In the last funding period, we have successfully completed all three proposed aims. Using nuclear HER2 (ErbB2) as a model, we extended our investigation to nuclear EGFR and much progress has been made. The current competitive renewal proposal is to further investigate the novel functions of nuclear EGFR and molecular mechanism of EGFR trafficking from the cell surface to the nucleus. We previously reported that the EGFR complex recognizes and binds to an AT-rich sequence (ATRS) of cyclin D1 transcription. Later, we demonstrated that EGFR interacts with STAT3 in the nucleus and the EGFR/STAT3 complex recognizes the ATRS and STAT binding sequence of the iNOS promoter and co-regulates the transcription of the iNOS gene. Both cyclin D1 and iNOS contribute to tumor progression raising the possibility that nuclear EGFR may be involved in tumor progression. In support of this, we and others have shown that nuclear EGFR correlates with poor clinical outcomes in breast, ovarian, esophagus, and oral cancers. We showed that nuclear EGFR interacts with PCNA, a well-known nucleus-specific antigen and phosphorylates the chromatin-bound PCNA at Tyr-211 residue resulting in stabilization of active PCNA and stimulation of DNA replication. In addition, we identified several interesting proteins interacting with EGFR in the nucleus including RHA and the SWI/SNF complex. RHA is a DNA-binding protein that recognizes the DNA sequence identical to the ATRS sequence and may be a potential candidate to be a DNA-binding partner of nuclear EGFR, which does not have a DNA-binding domain. SWI/SNF is a protein complex involved in chromatin remodeling. These newly identified EGFR interacting proteins have been shown to play a role in tumor progression. Finally, extending our observation that endocytosis and the nuclear pore complex (NPC) are involved in the nuclear translocation from cell surface for both EGFR and HER2 we have preliminary results to suggest that a retrograde transport mechanism is involved in the trafficking of cell surface EGFR to the nucleus. Thus, we hypothesize that nuclear EGFR contributes to tumor progression through transcriptional upregulation of tumor promoting genes and interacting with critical protein complexes involved in chromatin remodeling. The long-term goal of this proposal is to understand the novel functions of nuclear EGFR and their roles in the tumor progression.

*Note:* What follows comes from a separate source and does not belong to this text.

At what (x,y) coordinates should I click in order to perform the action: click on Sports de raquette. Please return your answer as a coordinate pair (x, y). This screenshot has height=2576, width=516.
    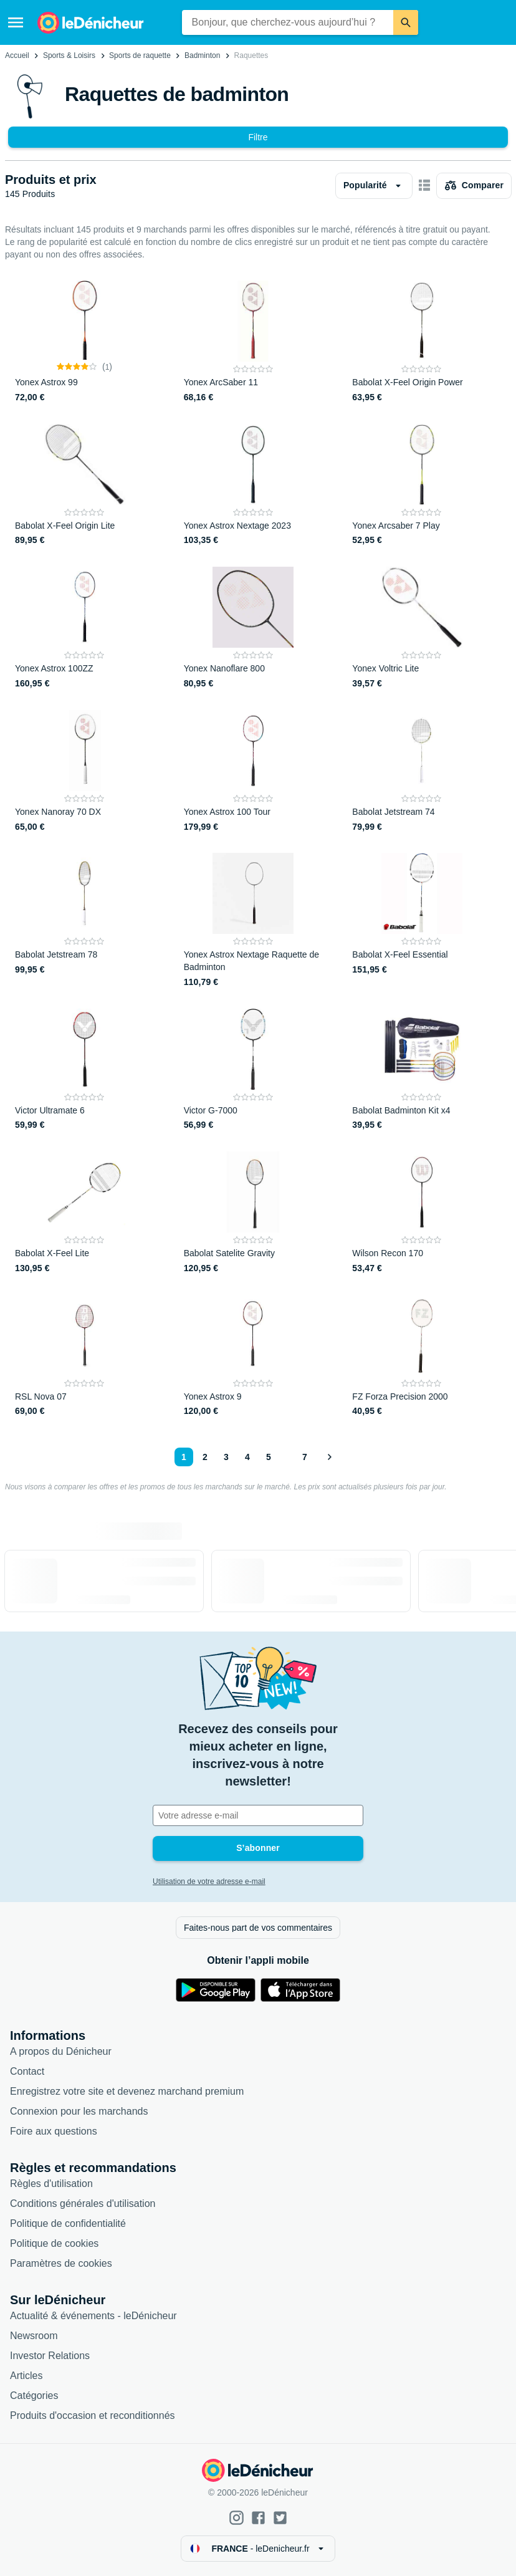     Looking at the image, I should click on (140, 55).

Three specific Aims are proposed:
Specific Aim 1 : Transcriptional regulation and tumor progression of nuclear EGFR;
Specific Aim 2 : Nuclear EGFR and chromatin remodeling complex SWI/SNF in breast tumor development;
Specific Aim 3 : Molecular mechanism of EGFR trafficking from cell surface to nucleus. As EGFR has long been considered a cell surface receptor, its nuclear functions have been overlooked for decades. With increasing evidence of receptor tyrosine kinases in the nucleus and gradual discovery of their nuclear functions and prognostic value of nuclear EGFR in multiple human cancers, the current proposal represents a timely project that addresses the critical but "almost neglected" issues.
The long-term goal of this proposal is to understand the novel functions of nuclear EGFR and their roles in the tumor progression. With increasing evidence of receptor tyrosine kinases in the nucleus and gradual discovery of their nuclear functions including prognostic value of nuclear EGFR in multiple human cancers, the current proposal represents a timely project that addresses the critical but "almost forgotten" issues.